Modelling functional landscape connectivity from genetic population structure: a new spatially explicit approach

Functional connectivity between spatially disjoint habitat patches is a key factor for the persistence of species in fragmented landscapes. Modelling landscape connectivity to identify potential dispersal corridors requires information about those landscape features affecting dispersal. Here we present a new approach using spatial and genetic data of a highly fragmented population of capercaillie (Tetrao urogallus) in the Black Forest, Germany, to investigate effects of landscape structure on gene flow and to parameterize a spatially explicit corridor model for conservation purposes. Mantel tests and multiple regressions on distance matrices were employed to detect and quantify the effect of different landscape features on relatedness among individuals, while controlling for the effect of geographic distance. We extrapolated the results to an area-wide landscape permeability map and developed a new corridor model that incorporates stochasticity in simulating animal movement. The model was evaluated using both a partition of the data previously set apart and independent observation data of dispersing birds. Most land cover variables (such as coniferous forest, forest edges, agricultural land, roads, settlements) and one topographic variable (topographic exposure) were significantly correlated with gene flow.
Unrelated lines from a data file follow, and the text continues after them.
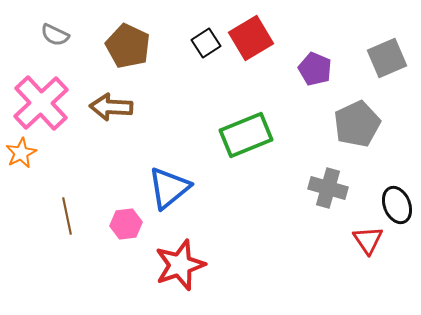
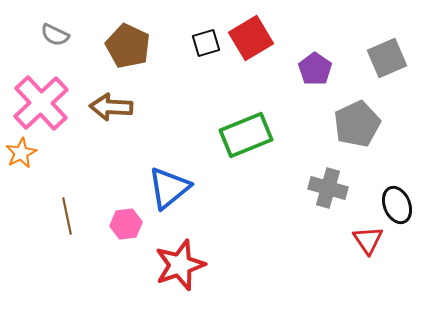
black square: rotated 16 degrees clockwise
purple pentagon: rotated 12 degrees clockwise
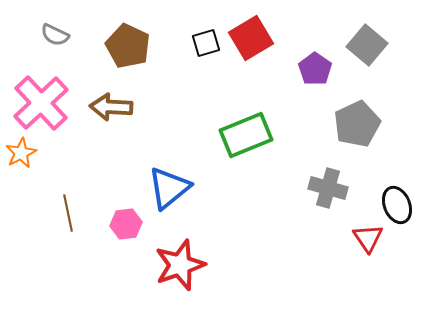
gray square: moved 20 px left, 13 px up; rotated 27 degrees counterclockwise
brown line: moved 1 px right, 3 px up
red triangle: moved 2 px up
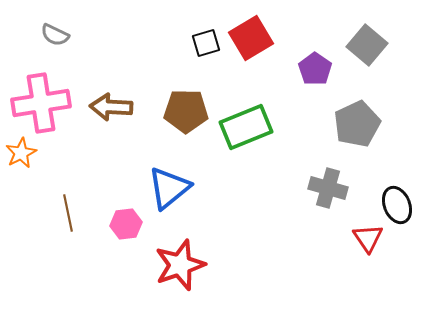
brown pentagon: moved 58 px right, 65 px down; rotated 24 degrees counterclockwise
pink cross: rotated 34 degrees clockwise
green rectangle: moved 8 px up
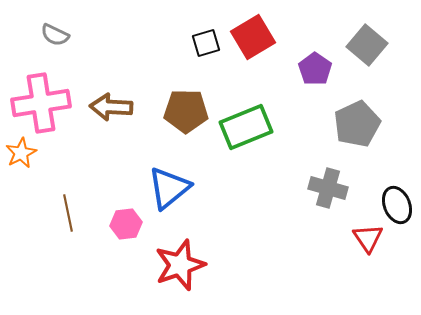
red square: moved 2 px right, 1 px up
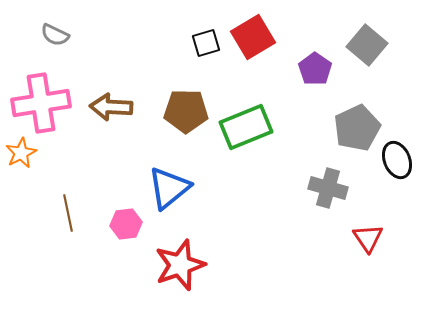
gray pentagon: moved 4 px down
black ellipse: moved 45 px up
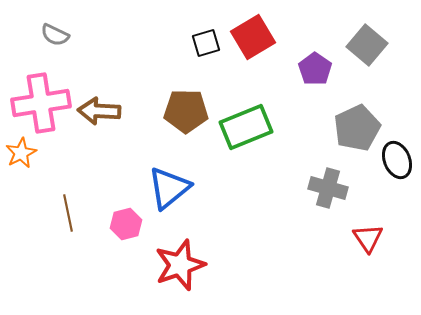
brown arrow: moved 12 px left, 4 px down
pink hexagon: rotated 8 degrees counterclockwise
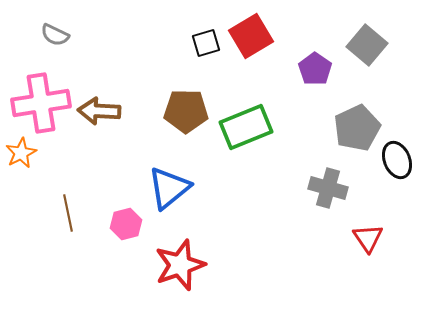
red square: moved 2 px left, 1 px up
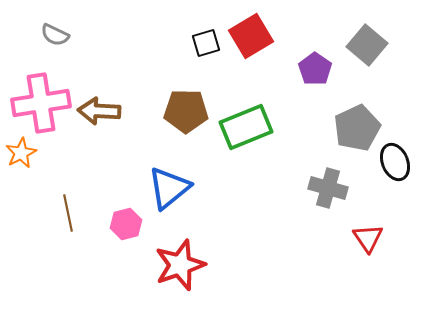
black ellipse: moved 2 px left, 2 px down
Although inter-individual relatedness inherently varies greatly and the variance explained by geographic distance and landscape structure was low, the permeability map and the corridor model significantly explained relatedness in the validation data and the spatial distribution of dispersing birds. Thus, landscape structure measurably affected within-population gene flow in the study area. By converting these effects into spatially explicit information our model enables localizing priority areas for the preservation or restoration of metapopulation connectivity.